Organisations, such as government agencies, insurance companies and hospitals, need to release detailed data (e.g., medical records, financial data, etc.) for research and other public benefit purposes. However, sensitive personal information (e.g., disease of a specific person) may be revealed in this process, despite the hiding of identifying attributes, such as name or social security number. This is due to the existence of quasi-identifiers (QI), which are sets of attributes (e.g., ZIP, DateOfBirth, Sex) that can be used in conjunction with information obtained from a variety of sources (e.g., public voting registration data) to reveal the identity of individuals whose data is residing on the records. Indeed, a well-known study has found that 87% of the US population can be uniquely identified by the combination of ZIP, DateOfBirth, Sex. As more data is made available online, greater concern over privacy may be expected. Recent research has proposed k-Anonymity and l-Diversity to solve this problem. Both approaches involve generalisation (e.g., showing the area code instead of the exact phone number) or suppression (completely hiding some data), which inadvertently causes information loss.

Our research focuses on:

a) Developing a framework for efficient data transformations (i.e., k-Anonymity and l-Diversity), which minimises information loss (for the given k or l ). Most existing research employs many-to-one mappings to compute anonymised versions of original multi-dimensional data. We focus on more flexible many-to-many multi-dimensional mappings. Although it has been acknowledged that this method may achieve lower information loss, it has not received much attention because it is computationally expensive. To reduce computation cost, we use dimensionality reduction techniques and study efficient approximation algorithms in one-dimensional space.

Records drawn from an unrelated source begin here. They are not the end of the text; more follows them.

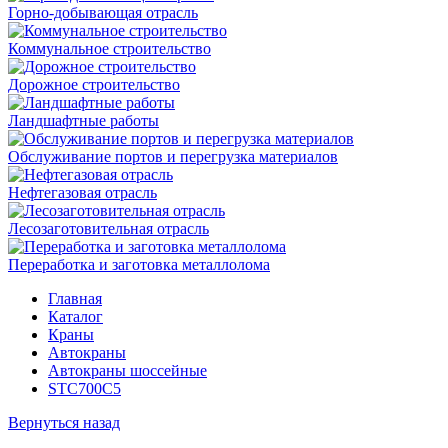
Горно-добывающая отрасль
Коммунальное строительство
Дорожное строительство
Ландшафтные работы
Обслуживание портов и перегрузка материалов
Нефтегазовая отрасль
Лесозаготовительная отрасль
Переработка и заготовка металлолома
Главная
Каталог
Краны
Автокраны
Автокраны шоссейные
STC700C5
Вернуться назад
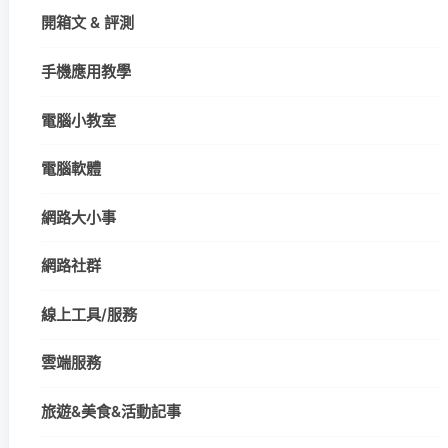
開箱文 & 評測
手機應用教學
電腦小教室
電腦軟體
網路大小事
網路社群
線上工具/服務
雲端服務
旅遊&美食&活動記事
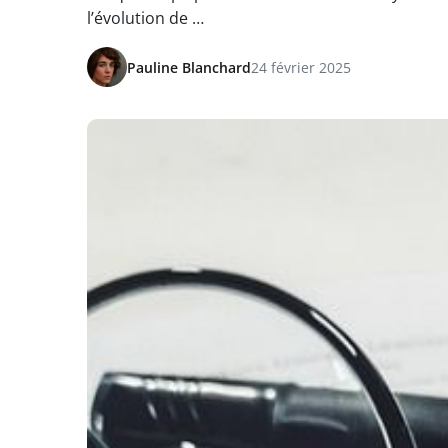
l’évolution de …
Pauline Blanchard
24 février 2025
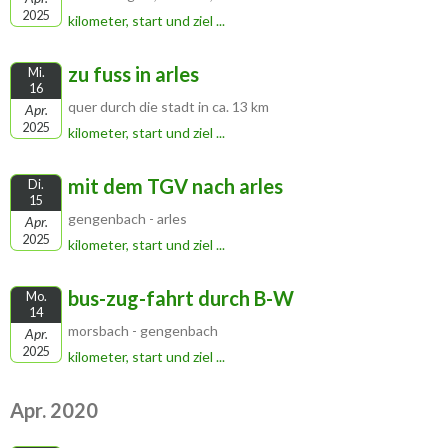
2025
kilometer, start und ziel ...
zu fuss in arles
Mi.
16
quer durch die stadt in ca. 13 km
Apr.
2025
kilometer, start und ziel ...
mit dem TGV nach arles
Di.
15
gengenbach - arles
Apr.
2025
kilometer, start und ziel ...
bus-zug-fahrt durch B-W
Mo.
14
morsbach - gengenbach
Apr.
2025
kilometer, start und ziel ...
Apr. 2020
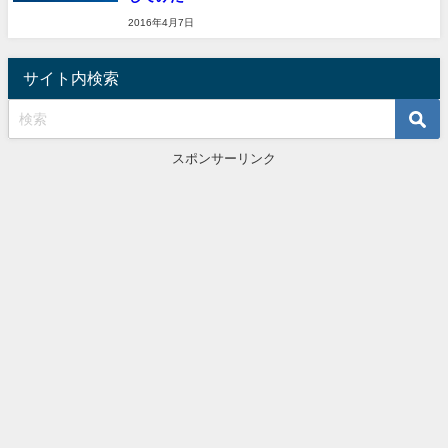
2016年4月7日
サイト内検索
スポンサーリンク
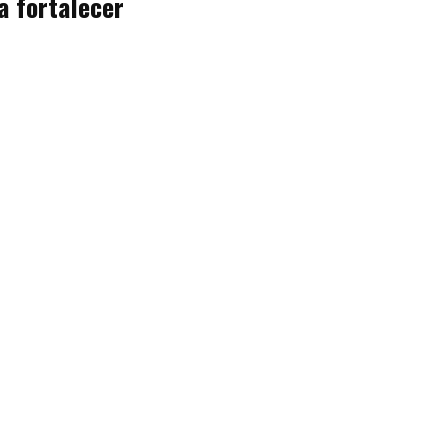
a fortalecer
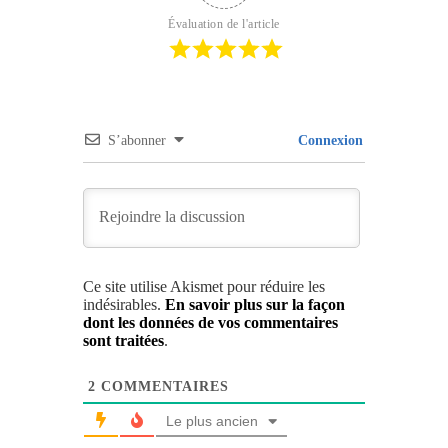
Évaluation de l'article
S’abonner
Connexion
Ce site utilise Akismet pour réduire les
indésirables.
En savoir plus sur la façon
dont les données de vos commentaires
sont traitées
.
2
COMMENTAIRES
Le plus ancien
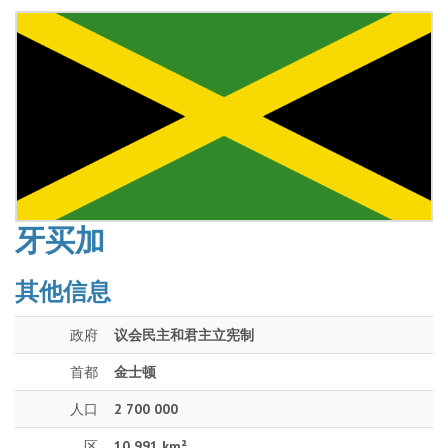
牙买加
其他信息
政府
议会民主和君主立宪制
首都
金士顿
人口
2 700 000
区
10 991 km²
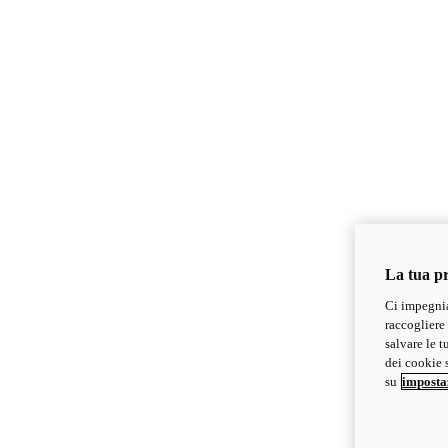
La tua pr
Ci impegnia
raccogliere 
salvare le t
dei cookie s
su
imposta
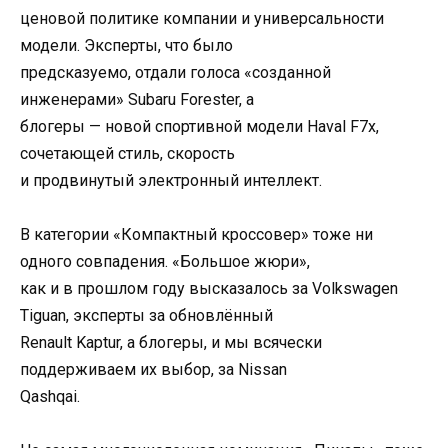
ценовой политике компании и универсальности
модели. Эксперты, что было
предсказуемо, отдали голоса «созданной
инженерами» Subaru Forester, а
блогеры — новой спортивной модели Haval F7x,
сочетающей стиль, скорость
и продвинутый электронный интеллект.
В категории «Компактный кроссовер» тоже ни
одного совпадения. «Большое жюри»,
как и в прошлом году высказалось за Volkswagen
Tiguan, эксперты за обновлённый
Renault Kaptur, а блогеры, и мы всячески
поддерживаем их выбор, за Nissan
Qashqai.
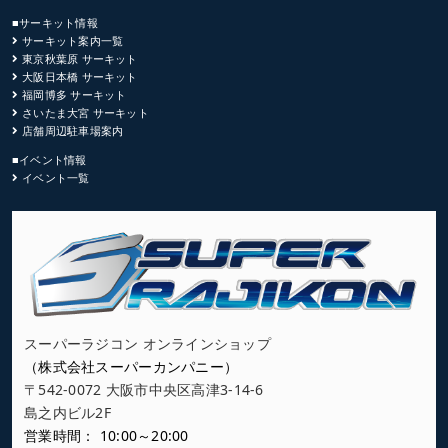
■サーキット情報
サーキット案内一覧
東京秋葉原 サーキット
大阪日本橋 サーキット
福岡博多 サーキット
さいたま大宮 サーキット
店舗周辺駐車場案内
■イベント情報
イベント一覧
スーパーラジコン オンラインショップ
（株式会社スーパーカンパニー）
〒542-0072 大阪市中央区高津3-14-6
島之内ビル2F
営業時間： 10:00～20:00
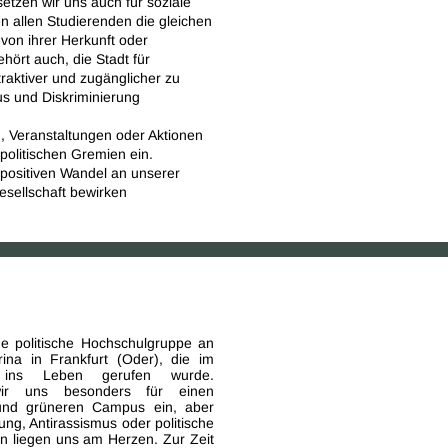
tzen wir uns auch für soziale
en allen Studierenden die gleichen
von ihrer Herkunft oder
ehört auch, die Stadt für
traktiver und zugänglicher zu
 und Diskriminierung
n, Veranstaltungen oder Aktionen
politischen Gremien ein.
positiven Wandel an unserer
esellschaft bewirken
ne politische Hochschulgruppe an
rina in Frankfurt (Oder), die im
2 ins Leben gerufen wurde.
wir uns besonders für einen
 und grüneren Campus ein, aber
ung, Antirassismus oder politische
en liegen uns am Herzen. Zur Zeit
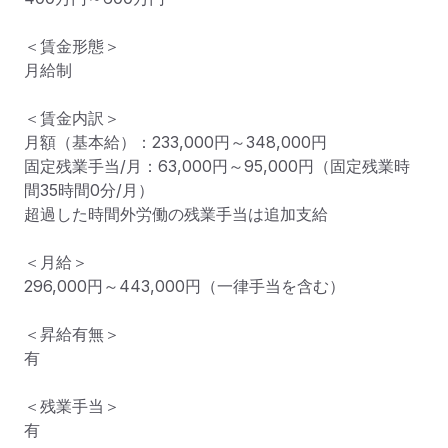
＜賃金形態＞

月給制

＜賃金内訳＞

月額（基本給）：233,000円～348,000円

固定残業手当/月：63,000円～95,000円（固定残業時
間35時間0分/月）

超過した時間外労働の残業手当は追加支給

＜月給＞

296,000円～443,000円（一律手当を含む）

＜昇給有無＞

有

＜残業手当＞

有
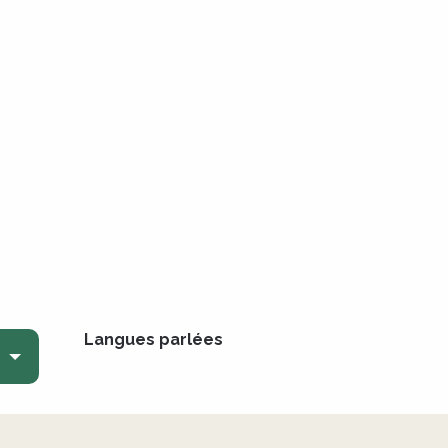
Langues parlées
Langues parlées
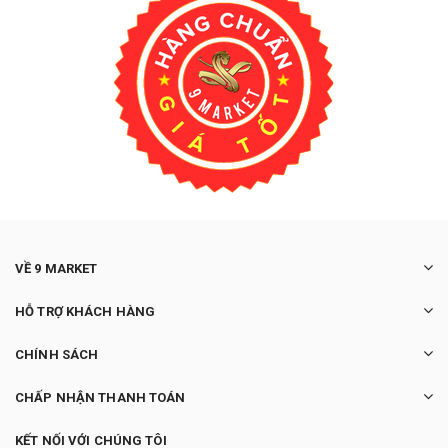
VỀ 9 MARKET
HỖ TRỢ KHÁCH HÀNG
CHÍNH SÁCH
CHẤP NHẬN THANH TOÁN
KẾT NỐI VỚI CHÚNG TÔI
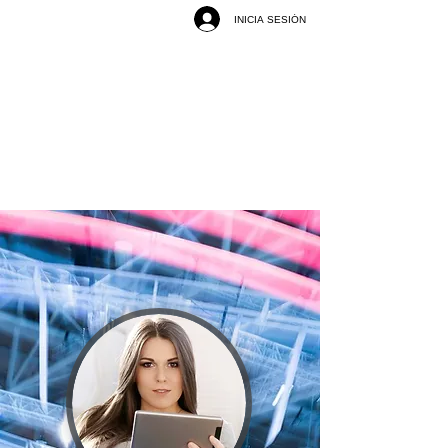
INICIA SESIÓN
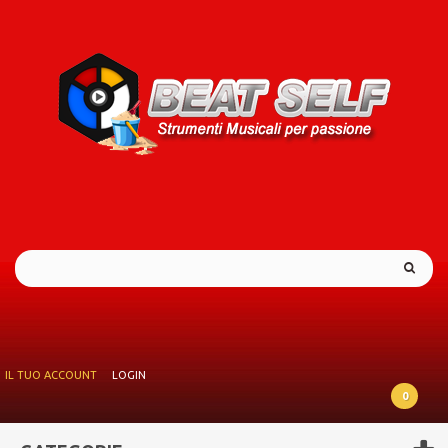
IL TUO ACCOUNT
LOGIN
0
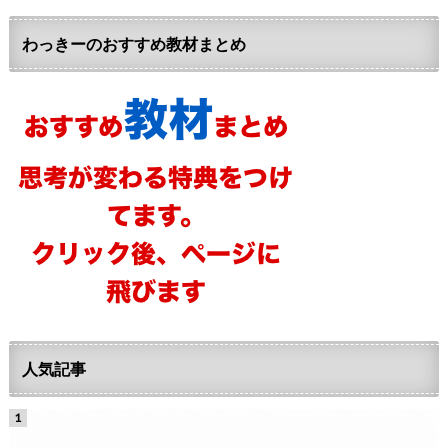
わっきーのおすすめ教材まとめ
人気記事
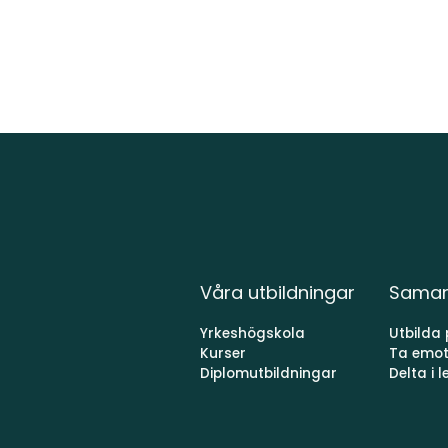
Våra utbildningar
Samar
Yrkeshögskola
Utbilda
Kurser
Ta emot
Diplomutbildningar
Delta i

b) Studying the dual problem: Given the maximum acceptable information loss, we seek to find a transformation that maximises privacy (i.e., k or l). Although this problem is significant in practice, it has not been studied before.

c) Extending our framework (i.e., anonymisation via dimensionality reduction) to related applications. Examples include location-based services (e.g., online maps), where the location of the querying user (rather than the data) must be anonymised, or stream data (e.g., data from sensors, stock market, etc.).

Semi-structured Data Repository and Query Processing

There has been increased interest in semi-structured data recently with the introduction of XML and related languages and technologies. Semi-structured data is claimed to be self-describing, making it important to define a schema for the data. The data models that have been proposed specifically for semi-structured data, (e.g. DOM, Dataguides, etc.), capture limited semantics in the data, and do not model the semantics expressed in the schema.

Although XML documents could have rather complex internal structures, they can generally be modelled as ordered trees. In most XML query languages, the structures of XML documents are expressed by twig patterns while the values of XML elements are used as part of selection predicates. Efficiently matching all twig patterns in an XML database is a major concern of XML query processing. Among them, the holistic twig join approach has been taken as an efficient way to match twig patterns through reducing intermediate results.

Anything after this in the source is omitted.